Je vais être direct : je n'ai pas de solution. Ce que j'ai, c'est une tentative. Et je préfère l'expliquer honnêtement plutôt que de la vendre comme une révolution.
Lyfe Catalyst, c'est une boîte qu'on a montée avec Gaëtan Séverac. On a des clients et des missions sérieuses mais on en est qu'aux tout débuts. Ce que j'explique ci-dessous, c'est l'intention, pas un bilan et encore moins une leçon.
L'idée de départ, c'est de ne pas chercher à révolutionner le système. Je l'assume. Les trajectoires décrites plus haut montrent de toute manière les limites à tout engagement éthique. Ce qu'on cherche à faire, c'est d'agir sur plusieurs leviers à la fois, modestes mais concrets, qui s'articulent entre eux. Car la sensation d'appuyer, ne serait-ce qu'un peu, sur plusieurs leviers à la fois, c'est intégrer quelque part la complexité du système qu'on aimerait tellement voir changer.
A Lyfe Catalyst, on aimerait que nos systèmes démocratiques fonctionnent mieux. La démocratie ne peut fonctionner que sur la sagesse des foules et dans un écosystème informationnel sain. Aujourd'hui, nos systèmes numériques font le contraire, ils extraient en masse notre débilité et provoquent des marées noires informationnelles qui mettent en péril notre capacité à vivre ensemble. Quels leviers pour changer ça sans tomber dans les dérives des 3 trajectoires ? Et surtout, comment trouver un modèle économique et faire en sorte que le changement des systèmes informationnels en entreprise ruisselle sur nos systèmes démocratiques ?
1️⃣ En convaincant les entreprises par l'efficacité, pas par l'éthique.
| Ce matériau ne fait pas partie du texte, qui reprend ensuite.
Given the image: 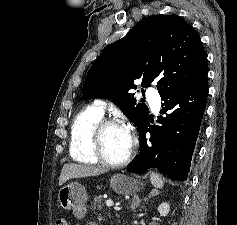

Évidemment que les entreprises n'ont aucun intérêt à ce que leurs salariés se détestent, ne coopèrent pas ou passent leur temps à consulter des informations qui ne leur servent à rien. Mais surtout, les systèmes informationnels tels qu'ils sont aujourd'hui conçus et déployés dans les entreprises par les GAFAMs ne sont pas optimaux. Ils ne donnent pas tout le contrôle aux entreprises qui les utilisent et n'ont pas été développés pour répondre à leurs priorités. Certaines boîtes ont des centaines de milliers de SharePoints différents, autant de silos d'information qui ne se parlent pas, qui prennent autant de temps à être créé qu'à être retrouvé dans les terabytes du cloud. C'est un problème d'efficacité de la collaboration avant d'être un problème de démocratie. Mais c'est le même problème que le nôtre : la coopération à grande échelle dans un univers informationnel bouleversé. Tenter de le résoudre avec des briques open source (et non “libre” justement) dans les entreprises, c'est progresser sur la problématique démocratique plus large.
Ce qu'on propose, c'est d'aider les entreprises à mieux gérer la masse d'information contenue dans tous les documents mais aussi la connaissance implicite et non formalisée, bien plus stratégique, éparpillée dans les collaborateurs. Pour cela, on essaie de les accompagner pour développer des outils pour gérer eux-mêmes la recommandation au sein de leur écosystème en se basant sur l'expertise des salariés plutôt que d'adopter les systèmes de recommandation par défaut conçus comme ceux des réseaux sociaux grand public, optimisés pour l'engagement et non pour l'utilité.
2️⃣ En faisant financer les briques open source d’un numérique pour davantage d’efficacité collective par les entreprises pour en faire profiter par ricochet nos systèmes démocratiques
L'open source a été adopté massivement par les entreprises. Pas pour des raisons éthiques : parce que c'est efficace et moins cher. Linux fait tourner la quasi-totalité des serveurs dans le monde, y compris ceux d'Amazon, Google et Microsoft. Ces boîtes ont bénéficié du travail de milliers de contributeurs bénévoles sans nécessairement rendre grand chose en retour.
Notre idée : quand on accompagne une entreprise à développer des outils de coopération interne, on pousse pour que ces développements soient faits en open source. L'entreprise y gagne en efficacité. Et par effet ricochet, ces développements améliorent des outils open source qui peuvent ensuite être utilisés par des associations, des collectivités, des structures démocratiques, pas seulement des entreprises.
Ce n'est pas de la philanthropie. C'est de l'alignement d'intérêts.
3️⃣ En reversant 10% du (hors frais de structure mais AVEC les salaires) à des projets open source utiles aux démocraties.
10% du CA (moins les frais de structure mais avant les salaires) de Lyfe Catalyst est fléché directement vers des projets open source qu'on estime bénéfiques pour l'efficacité démocratique.